Segment Open
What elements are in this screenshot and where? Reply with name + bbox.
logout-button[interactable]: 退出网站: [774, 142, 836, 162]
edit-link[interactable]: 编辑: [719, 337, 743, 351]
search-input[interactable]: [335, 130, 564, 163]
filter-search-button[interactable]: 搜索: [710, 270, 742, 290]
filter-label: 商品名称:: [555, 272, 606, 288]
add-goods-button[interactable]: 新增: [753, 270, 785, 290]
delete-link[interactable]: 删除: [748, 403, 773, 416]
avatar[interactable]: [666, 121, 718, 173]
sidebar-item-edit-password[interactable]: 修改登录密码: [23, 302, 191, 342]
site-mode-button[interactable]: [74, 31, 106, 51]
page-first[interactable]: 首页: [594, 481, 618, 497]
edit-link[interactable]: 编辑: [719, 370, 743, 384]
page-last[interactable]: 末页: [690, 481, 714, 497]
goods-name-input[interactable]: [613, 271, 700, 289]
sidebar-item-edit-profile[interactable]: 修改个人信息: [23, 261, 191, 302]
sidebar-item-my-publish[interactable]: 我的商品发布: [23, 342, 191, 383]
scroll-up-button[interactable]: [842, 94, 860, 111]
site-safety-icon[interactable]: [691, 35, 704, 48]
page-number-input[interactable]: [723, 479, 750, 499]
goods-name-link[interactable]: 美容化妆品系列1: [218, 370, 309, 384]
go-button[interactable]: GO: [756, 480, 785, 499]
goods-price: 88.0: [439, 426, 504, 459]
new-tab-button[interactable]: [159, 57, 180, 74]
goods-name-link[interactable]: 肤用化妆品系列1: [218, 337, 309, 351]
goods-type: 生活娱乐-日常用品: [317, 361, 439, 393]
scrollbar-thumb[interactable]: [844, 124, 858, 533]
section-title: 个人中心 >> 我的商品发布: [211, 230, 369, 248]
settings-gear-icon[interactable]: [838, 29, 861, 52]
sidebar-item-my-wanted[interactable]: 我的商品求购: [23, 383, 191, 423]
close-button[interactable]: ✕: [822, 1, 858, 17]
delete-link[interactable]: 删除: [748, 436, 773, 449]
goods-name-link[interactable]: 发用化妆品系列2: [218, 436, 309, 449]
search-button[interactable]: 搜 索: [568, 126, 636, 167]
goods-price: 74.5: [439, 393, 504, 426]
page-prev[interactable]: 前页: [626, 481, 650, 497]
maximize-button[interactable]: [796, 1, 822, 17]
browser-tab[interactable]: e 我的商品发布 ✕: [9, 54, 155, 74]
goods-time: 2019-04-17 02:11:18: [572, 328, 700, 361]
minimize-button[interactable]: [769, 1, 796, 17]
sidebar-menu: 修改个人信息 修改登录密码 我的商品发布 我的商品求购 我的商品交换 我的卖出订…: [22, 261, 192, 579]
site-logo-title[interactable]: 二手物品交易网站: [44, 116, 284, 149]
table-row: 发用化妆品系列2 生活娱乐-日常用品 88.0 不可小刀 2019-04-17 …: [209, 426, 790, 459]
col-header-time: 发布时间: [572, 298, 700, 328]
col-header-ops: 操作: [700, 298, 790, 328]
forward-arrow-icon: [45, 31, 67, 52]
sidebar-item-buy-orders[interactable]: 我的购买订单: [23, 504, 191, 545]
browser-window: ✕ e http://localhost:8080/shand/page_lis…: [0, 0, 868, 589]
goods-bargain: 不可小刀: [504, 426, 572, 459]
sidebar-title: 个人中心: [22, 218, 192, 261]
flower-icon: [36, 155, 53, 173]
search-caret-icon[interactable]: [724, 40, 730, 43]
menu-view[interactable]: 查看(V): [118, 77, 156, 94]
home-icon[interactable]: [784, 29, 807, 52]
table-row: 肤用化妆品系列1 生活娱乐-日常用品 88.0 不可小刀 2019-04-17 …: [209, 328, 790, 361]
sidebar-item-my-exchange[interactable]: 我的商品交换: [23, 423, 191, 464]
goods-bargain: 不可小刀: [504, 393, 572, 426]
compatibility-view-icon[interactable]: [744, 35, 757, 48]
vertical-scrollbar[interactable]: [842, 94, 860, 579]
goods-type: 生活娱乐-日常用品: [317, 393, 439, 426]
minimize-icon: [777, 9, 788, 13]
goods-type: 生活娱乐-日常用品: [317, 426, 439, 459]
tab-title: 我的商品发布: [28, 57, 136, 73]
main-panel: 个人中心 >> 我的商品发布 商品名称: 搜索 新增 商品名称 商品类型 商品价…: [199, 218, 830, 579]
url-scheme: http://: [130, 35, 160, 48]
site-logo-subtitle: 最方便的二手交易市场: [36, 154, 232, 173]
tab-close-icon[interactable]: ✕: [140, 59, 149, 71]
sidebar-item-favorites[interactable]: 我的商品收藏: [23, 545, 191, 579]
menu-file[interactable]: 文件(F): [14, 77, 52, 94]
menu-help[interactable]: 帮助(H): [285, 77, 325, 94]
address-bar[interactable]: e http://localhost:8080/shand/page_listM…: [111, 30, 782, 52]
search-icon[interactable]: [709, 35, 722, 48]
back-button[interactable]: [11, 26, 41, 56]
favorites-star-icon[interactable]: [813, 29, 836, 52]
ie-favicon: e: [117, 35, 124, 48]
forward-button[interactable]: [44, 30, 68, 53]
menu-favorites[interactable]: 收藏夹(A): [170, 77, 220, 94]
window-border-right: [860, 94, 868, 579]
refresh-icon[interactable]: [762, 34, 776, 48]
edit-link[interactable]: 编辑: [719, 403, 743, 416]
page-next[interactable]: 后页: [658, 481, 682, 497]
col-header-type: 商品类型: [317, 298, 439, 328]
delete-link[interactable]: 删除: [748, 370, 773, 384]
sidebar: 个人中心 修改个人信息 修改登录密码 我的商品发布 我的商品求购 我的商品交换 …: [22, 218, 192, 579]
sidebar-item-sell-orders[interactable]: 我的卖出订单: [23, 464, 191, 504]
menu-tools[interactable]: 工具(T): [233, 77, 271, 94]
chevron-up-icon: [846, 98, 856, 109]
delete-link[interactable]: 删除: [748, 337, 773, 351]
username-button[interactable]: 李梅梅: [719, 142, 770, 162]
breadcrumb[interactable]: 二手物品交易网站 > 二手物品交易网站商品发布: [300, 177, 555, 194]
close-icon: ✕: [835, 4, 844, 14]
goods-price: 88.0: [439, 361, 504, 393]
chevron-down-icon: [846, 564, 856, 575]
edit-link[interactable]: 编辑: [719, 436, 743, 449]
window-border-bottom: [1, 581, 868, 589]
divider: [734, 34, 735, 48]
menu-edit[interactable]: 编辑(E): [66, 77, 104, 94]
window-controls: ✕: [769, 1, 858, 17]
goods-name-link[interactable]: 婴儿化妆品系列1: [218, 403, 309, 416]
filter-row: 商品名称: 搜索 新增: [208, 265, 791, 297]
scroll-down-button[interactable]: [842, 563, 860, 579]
Segment Closed
The full set of entries, copied exactly, is the expected answer.

Task solution:
What elements are in this screenshot and where? Reply with name + bbox.
logout-button[interactable]: 退出网站: [774, 142, 836, 162]
edit-link[interactable]: 编辑: [719, 337, 743, 351]
search-input[interactable]: [335, 130, 564, 163]
filter-search-button[interactable]: 搜索: [710, 270, 742, 290]
filter-label: 商品名称:: [555, 272, 606, 288]
add-goods-button[interactable]: 新增: [753, 270, 785, 290]
delete-link[interactable]: 删除: [748, 403, 773, 416]
avatar[interactable]: [666, 121, 718, 173]
sidebar-item-edit-password[interactable]: 修改登录密码: [23, 302, 191, 342]
site-mode-button[interactable]: [74, 31, 106, 51]
page-first[interactable]: 首页: [594, 481, 618, 497]
edit-link[interactable]: 编辑: [719, 370, 743, 384]
page-last[interactable]: 末页: [690, 481, 714, 497]
goods-name-input[interactable]: [613, 271, 700, 289]
sidebar-item-edit-profile[interactable]: 修改个人信息: [23, 261, 191, 302]
sidebar-item-my-publish[interactable]: 我的商品发布: [23, 342, 191, 383]
scroll-up-button[interactable]: [842, 94, 860, 111]
site-safety-icon[interactable]: [691, 35, 704, 48]
page-number-input[interactable]: [723, 479, 750, 499]
goods-name-link[interactable]: 美容化妆品系列1: [218, 370, 309, 384]
go-button[interactable]: GO: [756, 480, 785, 499]
goods-price: 88.0: [439, 426, 504, 459]
new-tab-button[interactable]: [159, 57, 180, 74]
goods-name-link[interactable]: 肤用化妆品系列1: [218, 337, 309, 351]
goods-type: 生活娱乐-日常用品: [317, 361, 439, 393]
scrollbar-thumb[interactable]: [844, 124, 858, 533]
section-title: 个人中心 >> 我的商品发布: [211, 230, 369, 248]
settings-gear-icon[interactable]: [838, 29, 861, 52]
sidebar-item-my-wanted[interactable]: 我的商品求购: [23, 383, 191, 423]
close-button[interactable]: ✕: [822, 1, 858, 17]
delete-link[interactable]: 删除: [748, 436, 773, 449]
goods-name-link[interactable]: 发用化妆品系列2: [218, 436, 309, 449]
search-button[interactable]: 搜 索: [568, 126, 636, 167]
goods-price: 74.5: [439, 393, 504, 426]
page-prev[interactable]: 前页: [626, 481, 650, 497]
maximize-button[interactable]: [796, 1, 822, 17]
browser-tab[interactable]: e 我的商品发布 ✕: [9, 54, 155, 74]
goods-time: 2019-04-17 02:11:18: [572, 328, 700, 361]
minimize-button[interactable]: [769, 1, 796, 17]
sidebar-menu: 修改个人信息 修改登录密码 我的商品发布 我的商品求购 我的商品交换 我的卖出订…: [22, 261, 192, 579]
site-logo-title[interactable]: 二手物品交易网站: [44, 116, 284, 149]
table-row: 发用化妆品系列2 生活娱乐-日常用品 88.0 不可小刀 2019-04-17 …: [209, 426, 790, 459]
col-header-time: 发布时间: [572, 298, 700, 328]
col-header-ops: 操作: [700, 298, 790, 328]
forward-arrow-icon: [45, 31, 67, 52]
sidebar-item-buy-orders[interactable]: 我的购买订单: [23, 504, 191, 545]
browser-window: ✕ e http://localhost:8080/shand/page_lis…: [0, 0, 868, 589]
goods-bargain: 不可小刀: [504, 426, 572, 459]
sidebar-title: 个人中心: [22, 218, 192, 261]
flower-icon: [36, 155, 53, 173]
search-caret-icon[interactable]: [724, 40, 730, 43]
menu-view[interactable]: 查看(V): [118, 77, 156, 94]
home-icon[interactable]: [784, 29, 807, 52]
table-row: 肤用化妆品系列1 生活娱乐-日常用品 88.0 不可小刀 2019-04-17 …: [209, 328, 790, 361]
sidebar-item-my-exchange[interactable]: 我的商品交换: [23, 423, 191, 464]
goods-bargain: 不可小刀: [504, 393, 572, 426]
compatibility-view-icon[interactable]: [744, 35, 757, 48]
vertical-scrollbar[interactable]: [842, 94, 860, 579]
goods-type: 生活娱乐-日常用品: [317, 393, 439, 426]
minimize-icon: [777, 9, 788, 13]
goods-type: 生活娱乐-日常用品: [317, 426, 439, 459]
tab-title: 我的商品发布: [28, 57, 136, 73]
main-panel: 个人中心 >> 我的商品发布 商品名称: 搜索 新增 商品名称 商品类型 商品价…: [199, 218, 830, 579]
url-scheme: http://: [130, 35, 160, 48]
site-logo-subtitle: 最方便的二手交易市场: [36, 154, 232, 173]
tab-close-icon[interactable]: ✕: [140, 59, 149, 71]
sidebar-item-favorites[interactable]: 我的商品收藏: [23, 545, 191, 579]
menu-file[interactable]: 文件(F): [14, 77, 52, 94]
menu-help[interactable]: 帮助(H): [285, 77, 325, 94]
address-bar[interactable]: e http://localhost:8080/shand/page_listM…: [111, 30, 782, 52]
search-icon[interactable]: [709, 35, 722, 48]
back-button[interactable]: [11, 26, 41, 56]
favorites-star-icon[interactable]: [813, 29, 836, 52]
ie-favicon: e: [117, 35, 124, 48]
forward-button[interactable]: [44, 30, 68, 53]
menu-favorites[interactable]: 收藏夹(A): [170, 77, 220, 94]
window-border-right: [860, 94, 868, 579]
refresh-icon[interactable]: [762, 34, 776, 48]
edit-link[interactable]: 编辑: [719, 403, 743, 416]
page-next[interactable]: 后页: [658, 481, 682, 497]
col-header-type: 商品类型: [317, 298, 439, 328]
delete-link[interactable]: 删除: [748, 370, 773, 384]
sidebar: 个人中心 修改个人信息 修改登录密码 我的商品发布 我的商品求购 我的商品交换 …: [22, 218, 192, 579]
sidebar-item-sell-orders[interactable]: 我的卖出订单: [23, 464, 191, 504]
menu-tools[interactable]: 工具(T): [233, 77, 271, 94]
chevron-up-icon: [846, 98, 856, 109]
delete-link[interactable]: 删除: [748, 337, 773, 351]
username-button[interactable]: 李梅梅: [719, 142, 770, 162]
breadcrumb[interactable]: 二手物品交易网站 > 二手物品交易网站商品发布: [300, 177, 555, 194]
close-icon: ✕: [835, 4, 844, 14]
goods-price: 88.0: [439, 361, 504, 393]
chevron-down-icon: [846, 564, 856, 575]
edit-link[interactable]: 编辑: [719, 436, 743, 449]
window-border-bottom: [1, 581, 868, 589]
divider: [734, 34, 735, 48]
menu-edit[interactable]: 编辑(E): [66, 77, 104, 94]
window-controls: ✕: [769, 1, 858, 17]
goods-name-link[interactable]: 婴儿化妆品系列1: [218, 403, 309, 416]
filter-row: 商品名称: 搜索 新增: [208, 265, 791, 297]
scroll-down-button[interactable]: [842, 563, 860, 579]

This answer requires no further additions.